What is the number of lines in this data that contain the word "agua"? Give the number alone.

[Saved entries]
● ● ● ●

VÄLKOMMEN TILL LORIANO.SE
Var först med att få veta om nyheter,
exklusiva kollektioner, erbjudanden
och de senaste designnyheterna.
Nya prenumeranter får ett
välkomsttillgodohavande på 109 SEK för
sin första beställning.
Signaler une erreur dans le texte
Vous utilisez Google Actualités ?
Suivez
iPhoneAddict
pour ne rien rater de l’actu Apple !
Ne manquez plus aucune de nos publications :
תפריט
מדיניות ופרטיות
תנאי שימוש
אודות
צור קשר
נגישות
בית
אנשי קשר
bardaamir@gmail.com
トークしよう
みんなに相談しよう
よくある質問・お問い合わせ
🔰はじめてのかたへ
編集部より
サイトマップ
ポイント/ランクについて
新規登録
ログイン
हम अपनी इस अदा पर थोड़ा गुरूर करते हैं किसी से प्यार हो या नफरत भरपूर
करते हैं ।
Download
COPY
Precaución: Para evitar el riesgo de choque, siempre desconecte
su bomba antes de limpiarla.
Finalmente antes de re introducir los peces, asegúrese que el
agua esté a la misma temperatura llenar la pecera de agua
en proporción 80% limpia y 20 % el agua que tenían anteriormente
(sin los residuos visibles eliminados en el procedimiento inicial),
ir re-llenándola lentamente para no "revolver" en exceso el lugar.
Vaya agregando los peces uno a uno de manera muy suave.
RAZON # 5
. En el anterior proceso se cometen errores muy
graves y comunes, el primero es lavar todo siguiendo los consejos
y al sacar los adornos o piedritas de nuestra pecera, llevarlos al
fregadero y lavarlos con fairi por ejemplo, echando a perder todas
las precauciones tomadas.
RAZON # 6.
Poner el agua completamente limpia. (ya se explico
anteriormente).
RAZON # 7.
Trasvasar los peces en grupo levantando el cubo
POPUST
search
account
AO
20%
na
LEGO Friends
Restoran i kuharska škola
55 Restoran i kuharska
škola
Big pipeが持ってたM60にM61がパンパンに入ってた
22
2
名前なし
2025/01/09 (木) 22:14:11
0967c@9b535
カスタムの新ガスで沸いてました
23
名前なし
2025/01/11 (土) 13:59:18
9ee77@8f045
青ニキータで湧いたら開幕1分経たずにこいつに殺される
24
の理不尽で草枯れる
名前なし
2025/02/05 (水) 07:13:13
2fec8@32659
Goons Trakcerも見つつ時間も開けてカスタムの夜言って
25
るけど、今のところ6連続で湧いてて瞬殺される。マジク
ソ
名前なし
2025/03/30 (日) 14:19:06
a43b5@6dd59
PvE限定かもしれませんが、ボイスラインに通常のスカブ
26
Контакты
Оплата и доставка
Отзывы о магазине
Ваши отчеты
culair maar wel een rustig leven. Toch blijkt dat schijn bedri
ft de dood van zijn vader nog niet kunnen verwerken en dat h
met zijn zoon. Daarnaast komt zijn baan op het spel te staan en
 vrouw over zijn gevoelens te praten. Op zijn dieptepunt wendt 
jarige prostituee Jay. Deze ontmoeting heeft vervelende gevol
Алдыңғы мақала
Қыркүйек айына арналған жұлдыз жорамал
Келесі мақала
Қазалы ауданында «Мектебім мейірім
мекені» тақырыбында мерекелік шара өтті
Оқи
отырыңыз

● ● ● ●

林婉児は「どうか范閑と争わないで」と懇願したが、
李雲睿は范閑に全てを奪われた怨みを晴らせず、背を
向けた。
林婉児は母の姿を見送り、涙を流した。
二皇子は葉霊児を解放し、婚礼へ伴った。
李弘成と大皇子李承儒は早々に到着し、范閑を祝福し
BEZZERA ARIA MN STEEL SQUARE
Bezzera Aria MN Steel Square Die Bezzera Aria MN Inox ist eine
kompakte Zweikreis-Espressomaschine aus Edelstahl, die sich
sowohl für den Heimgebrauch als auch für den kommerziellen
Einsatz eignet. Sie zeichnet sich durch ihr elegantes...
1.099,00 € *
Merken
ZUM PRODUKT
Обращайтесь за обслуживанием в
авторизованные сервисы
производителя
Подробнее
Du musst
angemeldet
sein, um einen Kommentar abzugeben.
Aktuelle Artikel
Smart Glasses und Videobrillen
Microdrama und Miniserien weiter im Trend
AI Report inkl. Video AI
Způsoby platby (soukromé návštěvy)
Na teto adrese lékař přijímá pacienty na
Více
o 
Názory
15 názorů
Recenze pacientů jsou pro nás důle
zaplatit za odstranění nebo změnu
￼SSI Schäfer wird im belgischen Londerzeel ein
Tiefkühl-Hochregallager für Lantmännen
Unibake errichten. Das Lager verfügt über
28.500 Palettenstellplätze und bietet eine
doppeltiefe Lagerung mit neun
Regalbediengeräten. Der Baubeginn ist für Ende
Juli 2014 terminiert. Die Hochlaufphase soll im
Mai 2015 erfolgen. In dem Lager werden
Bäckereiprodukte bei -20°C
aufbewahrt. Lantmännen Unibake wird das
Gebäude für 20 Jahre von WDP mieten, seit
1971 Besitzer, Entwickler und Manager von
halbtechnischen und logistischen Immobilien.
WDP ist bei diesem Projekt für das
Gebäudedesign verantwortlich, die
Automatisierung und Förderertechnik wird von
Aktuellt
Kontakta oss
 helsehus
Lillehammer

● ● ● ●

• Exercise answer: 3